* **PROBLEM REQUIREMENTS**
Copy out each line below containing "manage".

(Data records)
******************************

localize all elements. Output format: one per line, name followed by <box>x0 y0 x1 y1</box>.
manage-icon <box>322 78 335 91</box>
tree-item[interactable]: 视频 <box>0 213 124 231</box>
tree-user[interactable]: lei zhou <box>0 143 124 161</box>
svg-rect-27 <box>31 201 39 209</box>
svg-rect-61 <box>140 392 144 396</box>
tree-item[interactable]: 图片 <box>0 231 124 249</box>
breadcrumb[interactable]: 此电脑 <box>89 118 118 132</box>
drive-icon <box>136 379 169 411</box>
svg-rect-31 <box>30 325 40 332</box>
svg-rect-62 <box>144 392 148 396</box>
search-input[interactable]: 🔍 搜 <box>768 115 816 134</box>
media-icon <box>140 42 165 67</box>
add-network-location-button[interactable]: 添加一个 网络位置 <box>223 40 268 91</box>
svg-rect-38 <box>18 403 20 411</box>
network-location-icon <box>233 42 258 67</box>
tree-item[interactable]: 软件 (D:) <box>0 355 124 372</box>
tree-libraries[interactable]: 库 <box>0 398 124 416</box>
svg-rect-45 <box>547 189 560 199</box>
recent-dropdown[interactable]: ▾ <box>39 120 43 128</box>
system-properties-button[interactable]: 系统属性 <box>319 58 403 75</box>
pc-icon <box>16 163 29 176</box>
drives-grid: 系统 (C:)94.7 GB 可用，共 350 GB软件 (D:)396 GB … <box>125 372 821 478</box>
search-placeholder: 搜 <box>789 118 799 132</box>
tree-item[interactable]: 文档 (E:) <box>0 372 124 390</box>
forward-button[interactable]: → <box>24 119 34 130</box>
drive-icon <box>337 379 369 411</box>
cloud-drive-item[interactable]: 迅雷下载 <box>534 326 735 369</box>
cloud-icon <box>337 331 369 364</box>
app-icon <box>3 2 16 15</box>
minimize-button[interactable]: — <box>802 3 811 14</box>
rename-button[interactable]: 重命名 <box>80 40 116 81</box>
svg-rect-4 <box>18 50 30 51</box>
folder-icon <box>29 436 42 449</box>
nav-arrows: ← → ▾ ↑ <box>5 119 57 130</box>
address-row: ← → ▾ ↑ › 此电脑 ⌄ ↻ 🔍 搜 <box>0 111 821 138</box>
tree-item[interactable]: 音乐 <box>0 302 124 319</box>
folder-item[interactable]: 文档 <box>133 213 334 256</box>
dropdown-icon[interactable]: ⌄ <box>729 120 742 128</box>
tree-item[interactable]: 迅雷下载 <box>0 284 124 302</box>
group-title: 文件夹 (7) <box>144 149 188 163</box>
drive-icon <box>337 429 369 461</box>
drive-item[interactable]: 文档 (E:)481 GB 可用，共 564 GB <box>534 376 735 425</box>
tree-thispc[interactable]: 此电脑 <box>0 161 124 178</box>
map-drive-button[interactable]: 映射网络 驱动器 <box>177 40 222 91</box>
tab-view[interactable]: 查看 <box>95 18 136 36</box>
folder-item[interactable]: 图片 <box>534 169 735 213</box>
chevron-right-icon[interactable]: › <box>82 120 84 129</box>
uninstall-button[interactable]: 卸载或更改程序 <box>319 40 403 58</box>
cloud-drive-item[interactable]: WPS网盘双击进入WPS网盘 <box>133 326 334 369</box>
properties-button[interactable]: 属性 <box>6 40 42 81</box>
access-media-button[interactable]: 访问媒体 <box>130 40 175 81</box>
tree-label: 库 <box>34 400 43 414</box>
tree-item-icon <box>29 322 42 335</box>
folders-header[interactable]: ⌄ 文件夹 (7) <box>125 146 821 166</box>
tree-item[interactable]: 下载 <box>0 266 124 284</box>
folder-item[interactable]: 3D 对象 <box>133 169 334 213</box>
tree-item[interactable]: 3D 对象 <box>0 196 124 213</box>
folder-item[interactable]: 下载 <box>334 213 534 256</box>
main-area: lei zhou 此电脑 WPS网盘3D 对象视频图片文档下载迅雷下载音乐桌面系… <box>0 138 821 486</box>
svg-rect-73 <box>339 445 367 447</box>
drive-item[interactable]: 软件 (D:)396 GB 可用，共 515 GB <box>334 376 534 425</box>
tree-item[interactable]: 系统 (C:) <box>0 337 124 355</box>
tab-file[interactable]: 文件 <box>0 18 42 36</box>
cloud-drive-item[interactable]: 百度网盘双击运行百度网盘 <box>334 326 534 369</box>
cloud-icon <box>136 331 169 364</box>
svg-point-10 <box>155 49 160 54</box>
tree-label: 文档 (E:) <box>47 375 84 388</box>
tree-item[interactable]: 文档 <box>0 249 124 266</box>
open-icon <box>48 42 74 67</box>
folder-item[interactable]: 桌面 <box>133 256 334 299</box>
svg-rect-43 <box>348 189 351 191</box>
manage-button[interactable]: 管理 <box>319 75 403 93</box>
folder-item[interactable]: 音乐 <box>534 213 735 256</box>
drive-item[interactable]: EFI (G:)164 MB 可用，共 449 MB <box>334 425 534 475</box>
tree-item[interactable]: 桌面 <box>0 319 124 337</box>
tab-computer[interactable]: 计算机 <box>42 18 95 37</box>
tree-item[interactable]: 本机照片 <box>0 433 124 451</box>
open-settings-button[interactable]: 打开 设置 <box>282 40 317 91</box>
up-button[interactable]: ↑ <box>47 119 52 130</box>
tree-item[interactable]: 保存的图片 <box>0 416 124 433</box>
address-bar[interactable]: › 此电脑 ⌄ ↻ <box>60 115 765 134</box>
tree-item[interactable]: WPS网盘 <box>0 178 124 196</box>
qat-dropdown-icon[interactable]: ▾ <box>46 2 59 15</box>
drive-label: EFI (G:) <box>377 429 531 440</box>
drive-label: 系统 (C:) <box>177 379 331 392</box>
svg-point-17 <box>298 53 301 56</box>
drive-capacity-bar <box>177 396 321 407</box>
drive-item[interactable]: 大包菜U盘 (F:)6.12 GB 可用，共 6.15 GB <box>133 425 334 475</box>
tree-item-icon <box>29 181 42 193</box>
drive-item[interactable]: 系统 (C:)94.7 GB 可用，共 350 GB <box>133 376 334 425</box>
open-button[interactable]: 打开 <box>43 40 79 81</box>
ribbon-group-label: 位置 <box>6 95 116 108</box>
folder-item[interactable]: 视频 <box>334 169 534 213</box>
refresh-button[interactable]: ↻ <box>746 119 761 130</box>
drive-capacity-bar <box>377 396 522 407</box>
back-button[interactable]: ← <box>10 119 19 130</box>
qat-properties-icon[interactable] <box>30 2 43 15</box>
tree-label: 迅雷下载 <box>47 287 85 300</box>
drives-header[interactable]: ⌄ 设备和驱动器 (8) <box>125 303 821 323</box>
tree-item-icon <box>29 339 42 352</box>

******************************

* **SOLUTION TO THE PROBLEM**
manage-icon <box>322 78 335 91</box>
manage-button[interactable]: 管理 <box>319 75 403 93</box>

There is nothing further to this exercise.